Physiology-Based Pharmacokinetic Models in Blood Glucose Control: An Alternative Approach to Tackle Major Hurdles in the development of the Artificial Pancreas
(supported by Bayer)
A core component of Automatic Glycaemic Control is a closed loop control systems that translates glucose measurements into optimal insulin delivery rates. At present, major hurdles in closed-loop concepts for diabetes management are the physiological and pharmacological lag-times as well as the intra- and inter-individual variability of glucose measurement, insulin uptake and response.
To overcome these hurdles several known control theoretical concepts such as Model Predictive Control (MPC) algorithms are combined with mechanistic physiology-based models describing the pharmacokinetics and interactions of glucose, insulin and glucagon.
The main advantages of physiologically-based models are the explicit distinction between substance and patient properties and the possibility to use prior knowledge about individuals to pre-parameterize individualized models and the mechanistic representation of lag-times resulting from lymph and blood flow rates, diffusion and further mass transfer processes occurring within the human body.

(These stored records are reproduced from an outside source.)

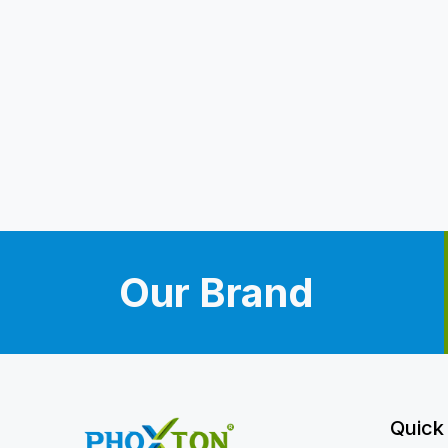
Our Brand
Quick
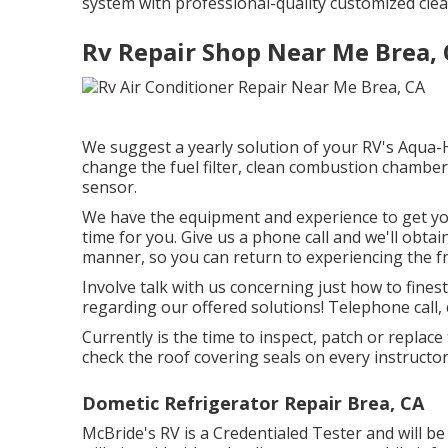
system with professional-quality customized cle
Rv Repair Shop Near Me Brea,
We suggest a yearly solution of your RV's Aqua-H
change the fuel filter, clean combustion chambers
sensor.
We have the equipment and experience to get y
time for you. Give us a phone call and we'll obta
manner, so you can return to experiencing the fre
Involve talk with us concerning just how to fines
regarding our offered solutions! Telephone call, 
Currently is the time to inspect, patch or repla
check the roof covering seals on every instructo
Dometic Refrigerator Repair Brea, CA
McBride's RV is a Credentialed Tester and will 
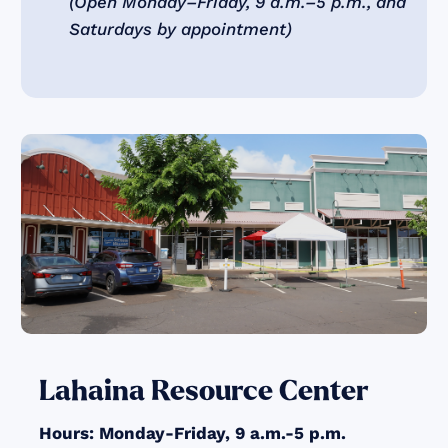
(Open Monday–Friday, 9 a.m.–5 p.m., and
Saturdays by appointment)
Lahaina Resource Center
Hours: Monday-Friday, 9 a.m.-5 p.m.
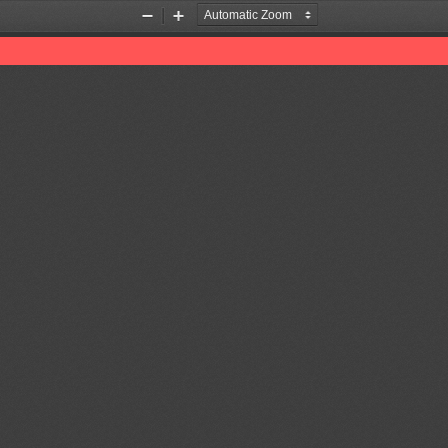
Zoom
Zoom
Out
In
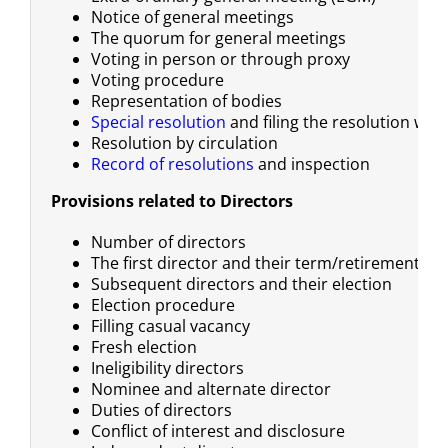
Notice of general meetings
The quorum for general meetings
Voting in person or through proxy
Voting procedure
Representation of bodies
Special resolution
and filing the resolution with
Resolution by circulation
Record of resolutions
and inspection
Provisions related to Directors
Number of directors
The first director and their term/retirement
Subsequent directors and their election
Election procedure
Filling casual vacancy
Fresh election
Ineligibility directors
Nominee and alternate director
Duties of directors
Conflict of interest and disclosure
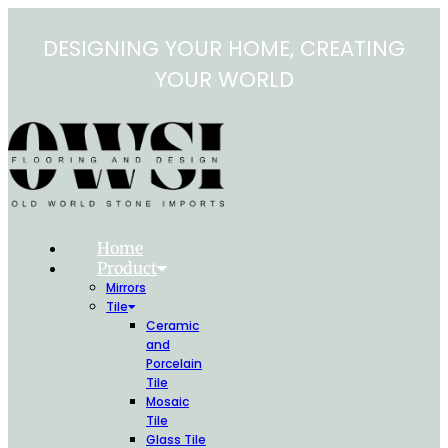
Skip
to
DESIGNING YOUR HOME, CREATING
content
YOUR WORLD
Home
Product
Mirrors
Tile
Ceramic
and
Porcelain
Tile
Mosaic
Tile
Glass Tile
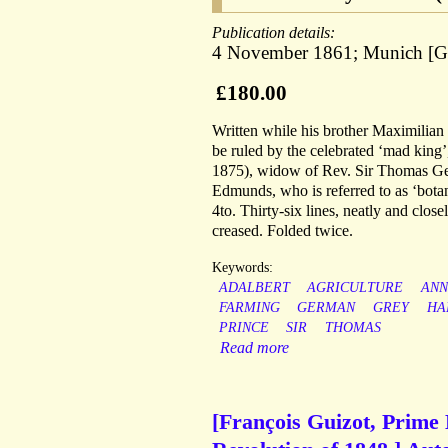
Publication details:
4 November 1861; Munich [G
£180.00
Written while his brother Maximilian
be ruled by the celebrated ‘mad king
1875), widow of Rev. Sir Thomas Ge
Edmunds, who is referred to as ‘bota
4to. Thirty-six lines, neatly and close
creased. Folded twice.
Keywords:
ADALBERT
AGRICULTURE
ANN
FARMING
GERMAN
GREY
HA
PRINCE
SIR
THOMAS
Read more
[François Guizot, Prime 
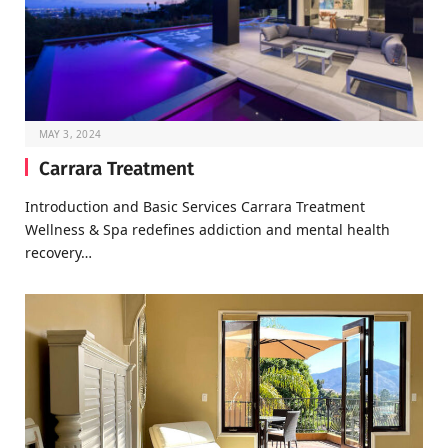
MAY 3, 2024
Carrara Treatment
Introduction and Basic Services Carrara Treatment
Wellness & Spa redefines addiction and mental health
recovery…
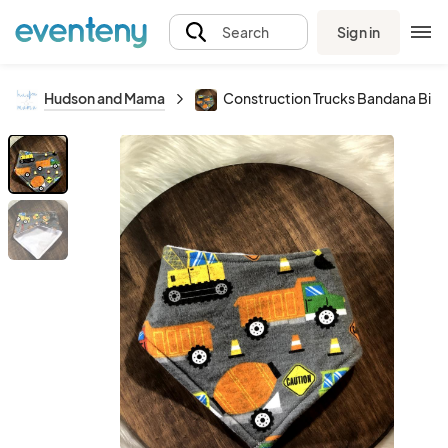
Sign in
Search
Hudson and Mama
Construction Trucks Bandana Bib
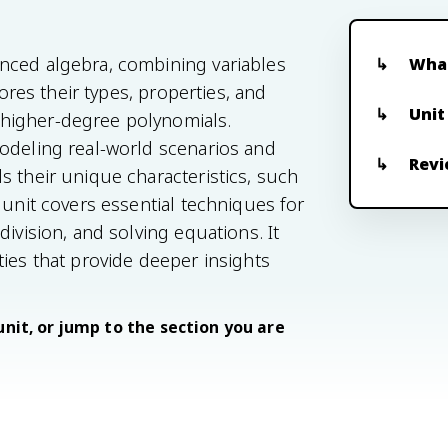
nced algebra, combining variables
What
lores their types, properties, and
Unit
higher-degree polynomials.
modeling real-world scenarios and
Revi
s their unique characteristics, such
 unit covers essential techniques for
ivision, and solving equations. It
ties that provide deeper insights
unit, or jump to the section you are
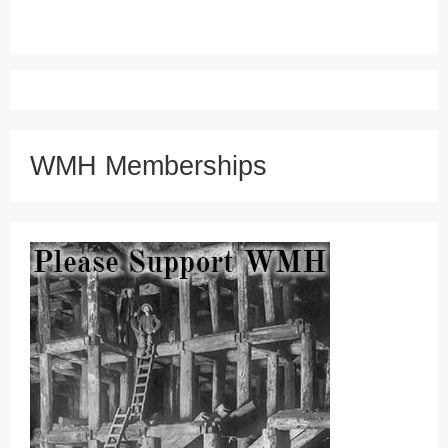
WMH Memberships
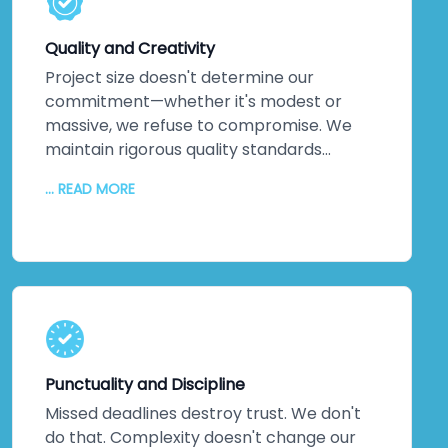
solutions exist. Every service leverages
technology that pushes boundaries, not
Quality and Creativity
technology that's safe but stale.
Project size doesn't determine our
commitment—whether it's modest or
massive, we refuse to compromise. We
maintain rigorous quality standards
throughout every phase. But quality alone
... READ MORE
isn't enough. We inject creativity and
intelligence into every solution we craft.
The proof? Most clients return for their
next projects. They've experienced
creative solutions backed by exceptional
quality. That loyalty speaks louder than
any marketing claim ever could. You're
genuinely close to experiencing this
Punctuality and Discipline
yourself.
Missed deadlines destroy trust. We don't
do that. Complexity doesn't change our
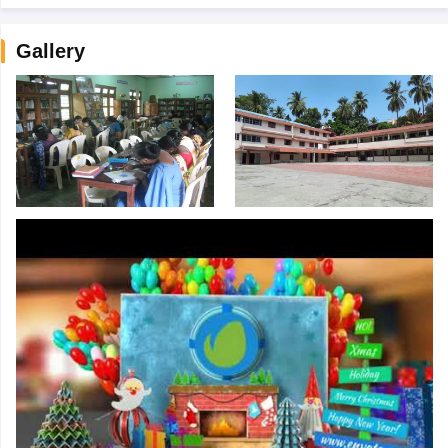
Gallery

Identification or rather the individualization of the PBPK model poses the most challenging task, as the individualized model will be the most critical component of the automatic glucose control system as the performance of control algorithm, and therefore the safety of the patient, will rely on the predictive quality of the model. Thus, the work focuses on the two major workloads, namely, the further development of methods for the characterization of the Mean Distributed Model and the development of a robust and safe online individualization method of the model during the clinical trial or use of the automatic glucose control system in general.